In a punishing test of endurance, stamina, and willpower, the final year student faces the ultimate trial of running 10 marathons in 10 days. That’s 262 miles and around 60 hours of hard, unrelenting road for the Brathay 10 in 10, the definitive assessment of ability, staying power, and particularly courage.
For a 24-year-old who spent his school and life right up to joining University of Cumbria, overcoming the scars left by suffering a malignant brain tumour when he was four, the decision to enter wasn’t easy.
Grueling, extensive training has to compete with fast-approaching final exams, assignments, and completing his dissertation. It’s not easy, sometimes stressful, and always on his mind.
"I’m showered with advice and guidance from tutors, even though they appreciate it may affect my studies"
"The physical challenge is phenomenal,” explains Joe. “To do one marathon is physically draining, but all the preparation in the world doesn’t prepare the body for 10 in 10. It’s quite possibly something bodies are not meant to do and the risks are huge. But this is 99.9% a head game.
"It’s scary. For those people who have believed in you and supported you all the way, you can’t let them down. Failure is not an option."
Last year, 20 of the university’s sports and rehabilitation students completed the challenge. Joe said they were the most incredible people he’d met.

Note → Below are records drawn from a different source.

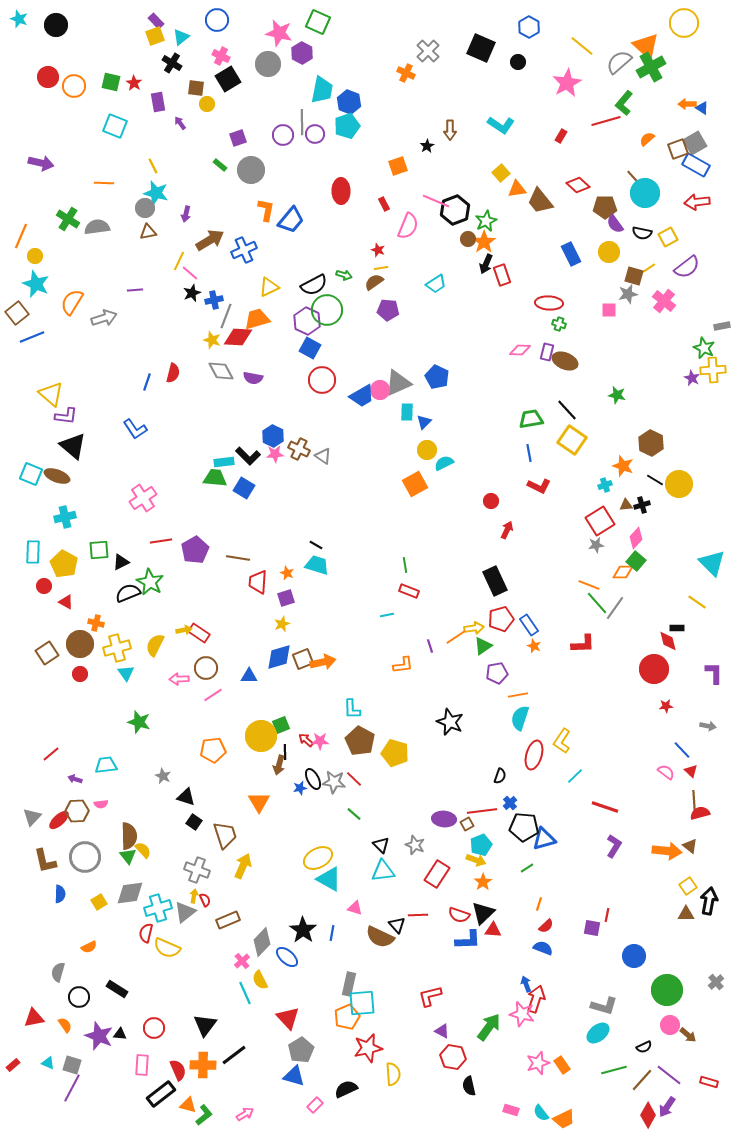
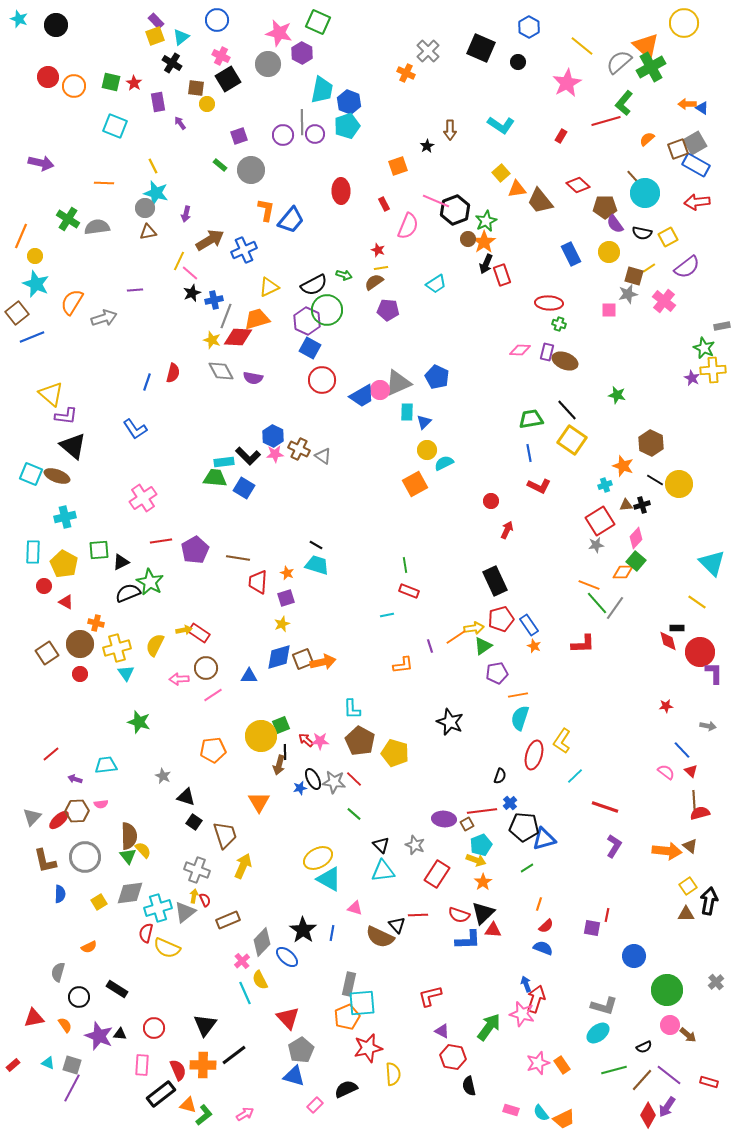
purple square at (238, 138): moved 1 px right, 2 px up
red circle at (654, 669): moved 46 px right, 17 px up
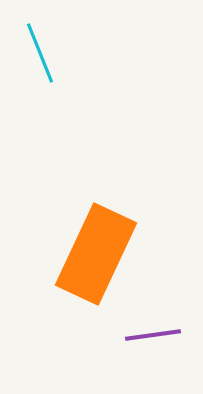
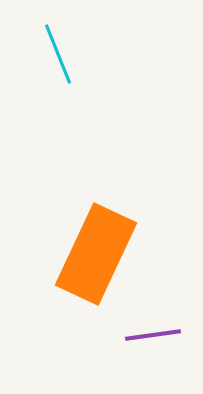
cyan line: moved 18 px right, 1 px down
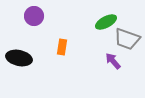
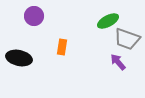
green ellipse: moved 2 px right, 1 px up
purple arrow: moved 5 px right, 1 px down
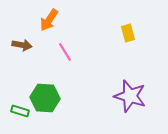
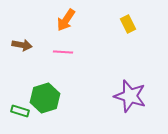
orange arrow: moved 17 px right
yellow rectangle: moved 9 px up; rotated 12 degrees counterclockwise
pink line: moved 2 px left; rotated 54 degrees counterclockwise
green hexagon: rotated 20 degrees counterclockwise
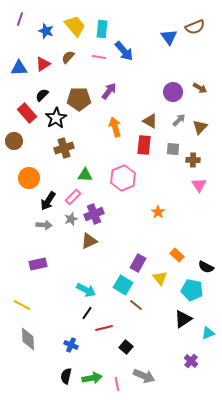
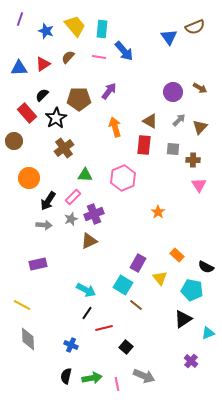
brown cross at (64, 148): rotated 18 degrees counterclockwise
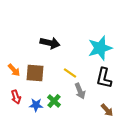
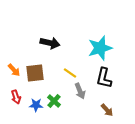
brown square: rotated 12 degrees counterclockwise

"They inspired me to run with them on the last day. I met the lovely Brathay staff, who badgered me to enter this year’s event. After weeks of deliberation, I accepted and started training."
A sprinter for Leeds Athletic Club in his teens, he moved to road running and completed a half marathon for a children’s cancer charity when he was 19. Since then, he has run five full marathons. He says that it’s University of Cumbria that has opened his mind to what can be achieved with the right attitude and preparation.
"I now feel obliged to live out my life being the best that I can be. We only get one shot at this. The 10 in 10 allows me to prove to myself, and others, that anything is possible – and to run for all those who can’t.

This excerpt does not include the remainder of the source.